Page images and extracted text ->
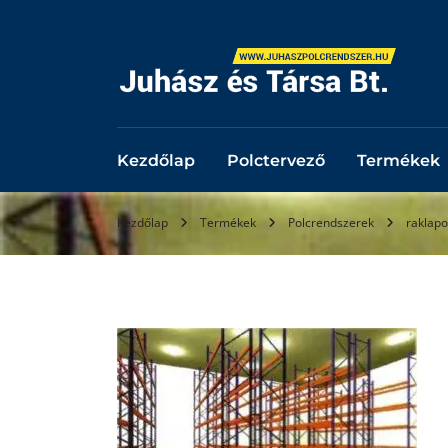
Kezdőlap
Polctervező
Termékek
Kezdőlap
Termékek
Polcrendszerek
raklapo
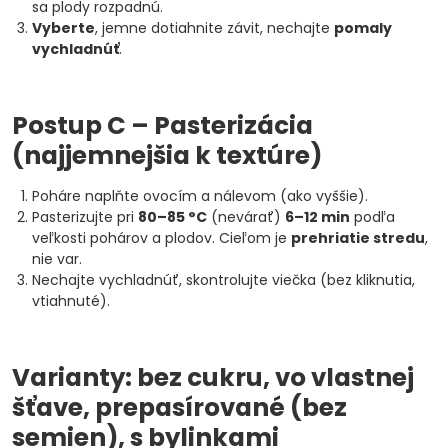
sa plody rozpadnú.
Vyberte
, jemne dotiahnite závit, nechajte
pomaly
vychladnúť
.
Postup C – Pasterizácia
(najjemnejšia k textúre)
Poháre naplňte ovocím a nálevom (ako vyššie).
Pasterizujte pri
80–85 °C
(nevárať)
6–12 min
podľa
veľkosti pohárov a plodov. Cieľom je
prehriatie stredu
,
nie var.
Nechajte vychladnúť, skontrolujte viečka (bez kliknutia,
vtiahnuté).
Varianty: bez cukru, vo vlastnej
šťave, prepasírované (bez
semien), s bylinkami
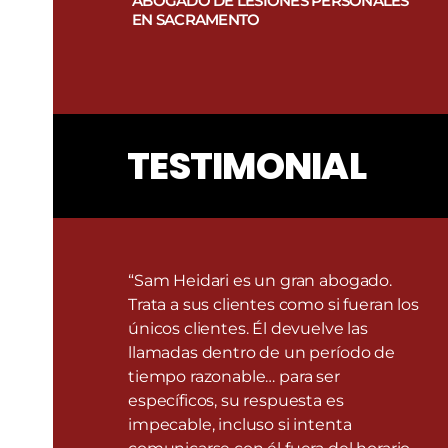
ABOGADO DE LESIONES PERSONALES
EN SACRAMENTO
TESTIMONIAL
“Sam Heidari es un gran abogado.
Trata a sus clientes como si fueran los
únicos clientes. Él devuelve las
llamadas dentro de un período de
tiempo razonable… para ser
específicos, su respuesta es
impecable, incluso si intenta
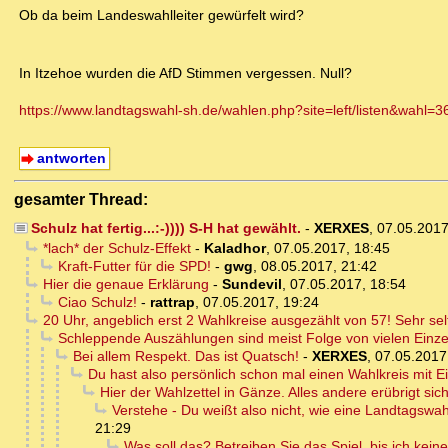
Ob da beim Landeswahlleiter gewürfelt wird?
In Itzehoe wurden die AfD Stimmen vergessen. Null?
https://www.landtagswahl-sh.de/wahlen.php?site=left/listen&wahl=3
antworten
gesamter Thread:
Schulz hat fertig...:-)))) S-H hat gewählt.
-
XERXES
,
07.05.2017
*lach* der Schulz-Effekt
-
Kaladhor
,
07.05.2017, 18:45
Kraft-Futter für die SPD!
-
gwg
,
08.05.2017, 21:42
Hier die genaue Erklärung
-
Sundevil
,
07.05.2017, 18:54
Ciao Schulz!
-
rattrap
,
07.05.2017, 19:24
20 Uhr, angeblich erst 2 Wahlkreise ausgezählt von 57! Sehr se
Schleppende Auszählungen sind meist Folge von vielen Einze
Bei allem Respekt. Das ist Quatsch!
-
XERXES
,
07.05.2017
Du hast also persönlich schon mal einen Wahlkreis mit E
Hier der Wahlzettel in Gänze. Alles andere erübrigt sich
Verstehe - Du weißt also nicht, wie eine Landtagswah
21:29
Was soll das? Betreiben Sie das Spiel, bis ich kei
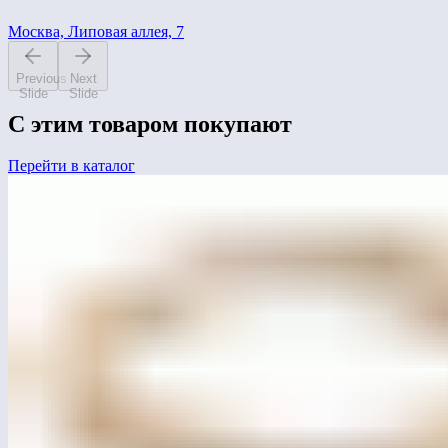
Москва, Липовая аллея, 7
Previous
Next
Slide
Slide
С этим товаром покупают
Перейти в каталог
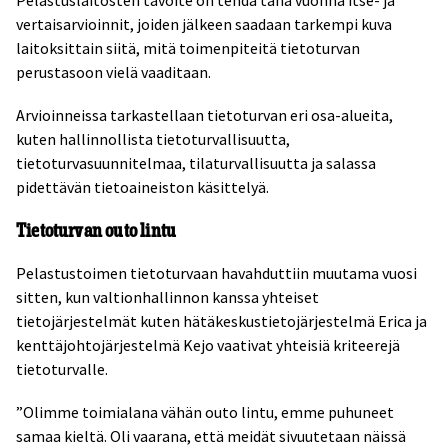
Pelastuslaitosten tavoite on tehdä tänä vuonna itse- ja
vertaisarvioinnit, joiden jälkeen saadaan tarkempi kuva
laitoksittain siitä, mitä toimenpiteitä tietoturvan
perustasoon vielä vaaditaan.
Arvioinneissa tarkastellaan tietoturvan eri osa-alueita,
kuten hallinnollista tietoturvallisuutta,
tietoturvasuunnitelmaa, tilaturvallisuutta ja salassa
pidettävän tietoaineiston käsittelyä.
Tietoturvan outo lintu
Pelastustoimen tietoturvaan havahduttiin muutama vuosi
sitten, kun valtionhallinnon kanssa yhteiset
tietojärjestelmät kuten hätäkeskustietojärjestelmä Erica ja
kenttäjohtojärjestelmä Kejo vaativat yhteisiä kriteerejä
tietoturvalle.
”Olimme toimialana vähän outo lintu, emme puhuneet
samaa kieltä. Oli vaarana, että meidät sivuutetaan näissä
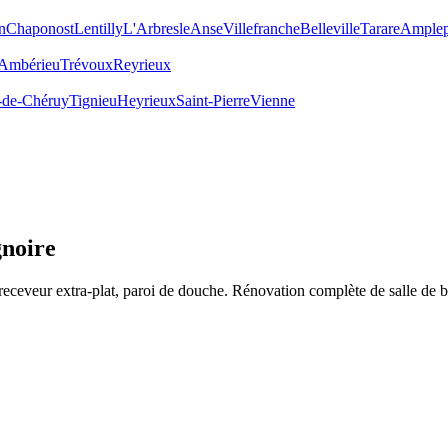
n
Chaponost
Lentilly
L'Arbresle
Anse
Villefranche
Belleville
Tarare
Amplep
Ambérieu
Trévoux
Reyrieux
-de-Chéruy
Tignieu
Heyrieux
Saint-Pierre
Vienne
gnoire
, receveur extra-plat, paroi de douche. Rénovation complète de salle de b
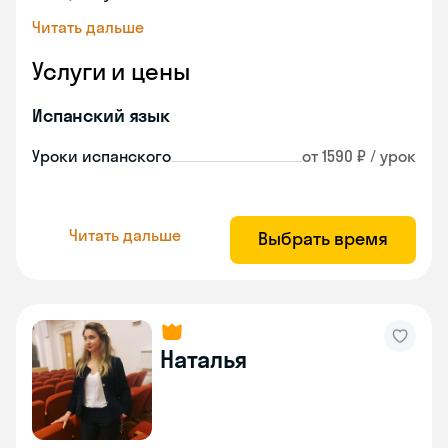
Читать дальше
Услуги и цены
Испанский язык
Уроки испанского
от 1590 ₽ / урок
Читать дальше
Выбрать время
Наталья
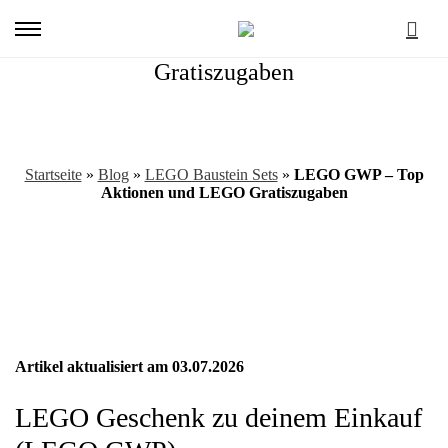
Primary
Menu
LEGO GWP – Top Aktionen und LEGO
Gratiszugaben
Startseite
»
Blog
»
LEGO Baustein Sets
»
LEGO GWP – Top
Aktionen und LEGO Gratiszugaben
Artikel aktualisiert am 03.07.2026
LEGO
LEGO Geschenk zu deinem Einkauf
GWP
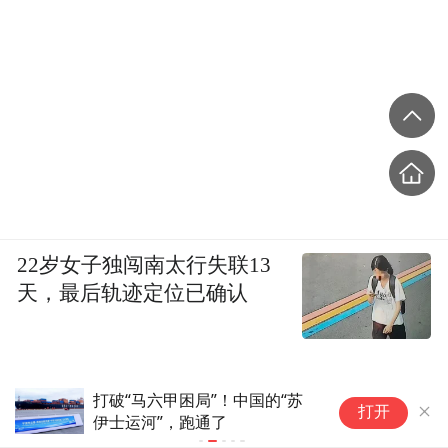
22岁女子独闯南太行失联13
天，最后轨迹定位已确认
打破“马六甲困局”！中国的“苏
“
打开
伊士运河”，跑通了
递
优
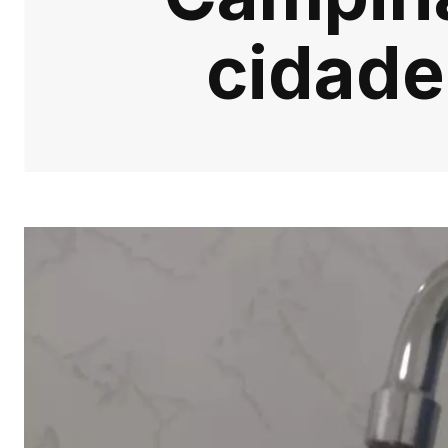
cidade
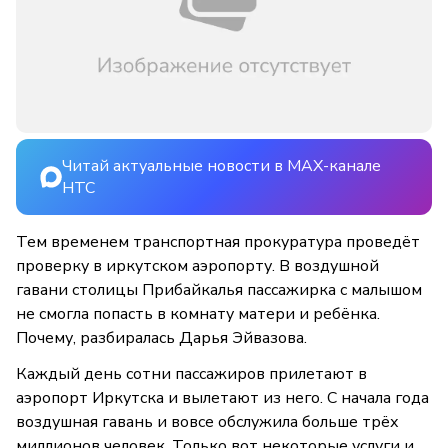
Читай актуальные новости в MAX-канале
НТС
Тем временем транспортная прокуратура проведёт
проверку в иркутском аэропорту. В воздушной
гавани столицы Прибайкалья пассажирка с малышом
не смогла попасть в комнату матери и ребёнка.
Почему, разбиралась Дарья Эйвазова.
Каждый день сотни пассажиров прилетают в
аэропорт Иркутска и вылетают из него. С начала года
воздушная гавань и вовсе обслужила больше трёх
миллионов человек. Только вот некоторые услуги и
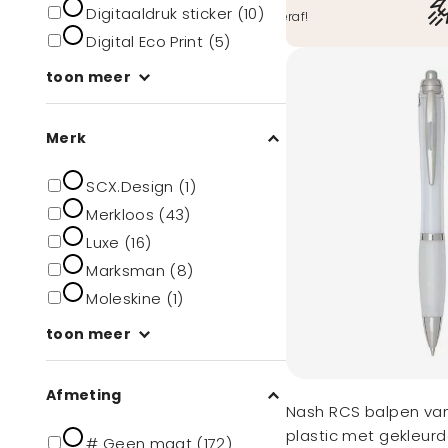
Digitaaldruk sticker (10)
O.a. iDeal, Bancontact, ook achteraf!
Digital Eco Print (5)
toon meer
Merk
SCX.Design (1)
Merkloos (43)
Luxe (16)
Marksman (8)
Moleskine (1)
toon meer
Afmeting
Nash RCS balpen va
plastic met gekleurd
# Geen maat (172)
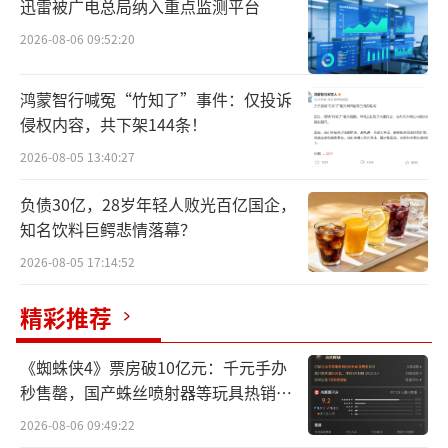
迅雷被广电总局纳入重点监测平台
接原因。从1月1日至5日，“蛇茅”专场每日投
放49999个名额，以每个名额2瓶的额度计算，
2026-08-06 09:52:20
每日最大投放瓶数接近10万瓶，5天的投放量近
鸿蒙智行喊冤“竹知了”事件：仅投诉
50万瓶。如此大规模的投放，与去年龙茅每人
侵权内容，共下架144条！
申购一瓶、首日投放约1.6万瓶形成了鲜明对
2026-08-05 13:40:27
比。
负债30亿，28岁年轻人败光百亿国企，
中国酒业独立评论人肖竹青也指出，贵州
知名饮料巨鳄悲情落幕？
茅台管理层调整“蛇茅”发售策略主动挤压黄
2026-08-05 17:14:52
牛炒作空间，这种大规模的投放量在一定程度
精彩推荐
上满足了前期市场上“茅粉”真正的收藏的需
求，导致市场上不会出现供不应求的局面，从
《蜘蛛侠4》票房破10亿元：千元手办
而防止了价格的过度溢价，很大程度上减少了
秒售罄，国产蛛丝喷射器等玩具热销海
投机者的套利空间。
外
2026-08-06 09:49:22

Instructions to follow -> Return the opening line of the data above and every line after it up to and including the line that holds "vtiahnuté)."; pictures stay out.

Solution to this task ->
Kezdőlap
Polctervező
Termékek
Kezdőlap
Termékek
Polcrendszerek
raklapo
sa plody rozpadnú.
Vyberte
, jemne dotiahnite závit, nechajte
pomaly
vychladnúť
.
Postup C – Pasterizácia
(najjemnejšia k textúre)
Poháre naplňte ovocím a nálevom (ako vyššie).
Pasterizujte pri
80–85 °C
(nevárať)
6–12 min
podľa
veľkosti pohárov a plodov. Cieľom je
prehriatie stredu
,
nie var.
Nechajte vychladnúť, skontrolujte viečka (bez kliknutia,
vtiahnuté).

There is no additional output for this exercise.